Genève-Cornavin, written on tickets simply as Geneva or Genève and sometimes as Gare de Genève. It is the city's main long-distance station and handles all Swiss IC and IR trains, the TGV Lyria from Paris and Marseille, the TER from Lyon, and the Léman Express.

Is Geneva station the same as Geneva Cornavin?

Yes. Geneva, Genève, Gare de Genève and Cornavin all refer to the same station, Genève-Cornavin, in the city centre. The platform signs read "Genève".

What is the train station at Geneva Airport called?

Genève-Aéroport, in English Geneva Airport, with the airport code GVA. It is a full SBB station built into the level below the arrivals hall, not a small shuttle stop, and many Swiss long-distance services start or end there.

How do I get from Geneva Airport to the city centre by train?

Take the SBB train from Genève-Aéroport down in the station below the terminal to Geneva (Cornavin). The journey is around six to seven minutes, with several trains per hour, and the fare is a cheap single on the local Unireso zone 10 ticket. Check the free arrivals transit ticket on arrival; it usually covers this trip and onward TPG trams and buses for its printed validity.

Which Geneva station do TGV Lyria trains from Paris use?

Geneva (Cornavin). TGV Lyria services to and from Paris and Marseille use platforms 6 and 7 at Cornavin, behind a Schengen passage. Allow extra time to walk down the slope and through the long passageway. Until late 2024 these were platforms 7 and 8.

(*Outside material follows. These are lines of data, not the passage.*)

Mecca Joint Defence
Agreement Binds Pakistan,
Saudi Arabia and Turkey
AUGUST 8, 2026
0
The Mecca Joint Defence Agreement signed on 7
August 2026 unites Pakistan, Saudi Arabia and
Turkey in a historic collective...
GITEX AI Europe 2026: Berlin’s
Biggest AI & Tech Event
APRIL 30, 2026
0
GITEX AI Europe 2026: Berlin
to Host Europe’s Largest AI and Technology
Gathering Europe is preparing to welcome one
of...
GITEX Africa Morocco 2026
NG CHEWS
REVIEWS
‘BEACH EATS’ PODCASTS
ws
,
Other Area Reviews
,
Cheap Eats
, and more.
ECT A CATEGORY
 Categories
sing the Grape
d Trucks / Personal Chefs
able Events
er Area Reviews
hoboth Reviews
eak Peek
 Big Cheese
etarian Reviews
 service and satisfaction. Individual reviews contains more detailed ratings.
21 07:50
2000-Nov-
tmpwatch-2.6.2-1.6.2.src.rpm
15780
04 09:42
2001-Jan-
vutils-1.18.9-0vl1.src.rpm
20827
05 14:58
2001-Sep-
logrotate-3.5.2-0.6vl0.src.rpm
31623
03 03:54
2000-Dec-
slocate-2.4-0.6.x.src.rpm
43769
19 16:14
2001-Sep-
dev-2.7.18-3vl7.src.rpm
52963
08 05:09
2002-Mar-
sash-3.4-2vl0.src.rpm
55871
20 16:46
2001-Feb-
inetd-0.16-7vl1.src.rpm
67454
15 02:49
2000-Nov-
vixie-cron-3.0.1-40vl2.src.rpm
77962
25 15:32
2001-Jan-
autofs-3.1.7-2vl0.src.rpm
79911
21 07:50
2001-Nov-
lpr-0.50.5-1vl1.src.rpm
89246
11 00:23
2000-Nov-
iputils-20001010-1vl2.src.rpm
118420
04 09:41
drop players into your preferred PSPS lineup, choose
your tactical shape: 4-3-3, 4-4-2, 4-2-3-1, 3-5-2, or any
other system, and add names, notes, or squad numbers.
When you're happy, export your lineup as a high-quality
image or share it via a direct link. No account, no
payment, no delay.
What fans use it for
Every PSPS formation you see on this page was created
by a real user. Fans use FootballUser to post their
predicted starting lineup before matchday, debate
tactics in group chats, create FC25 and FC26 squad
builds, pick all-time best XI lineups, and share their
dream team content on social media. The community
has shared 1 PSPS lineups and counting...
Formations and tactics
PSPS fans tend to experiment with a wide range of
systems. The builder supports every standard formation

Do I need a seat reservation on TGV Lyria with an Interrail or Eurail pass?

Yes. TGV Lyria between Paris or Marseille and Geneva requires a paid pass-holder seat reservation with a limited quota per train. Swiss IC, IR, RegioExpress and Léman Express services around Geneva are walk-on with a valid pass and need no separate reservation.

Is there left luggage at Cornavin?

Yes. Cornavin has both coin-operated lockers and a staffed consignment desk. Short-stay lockers start from around CHF 5. Choose the staffed desk for overnight or oversized bags, and check current prices and opening hours on the SBB station page before you arrive.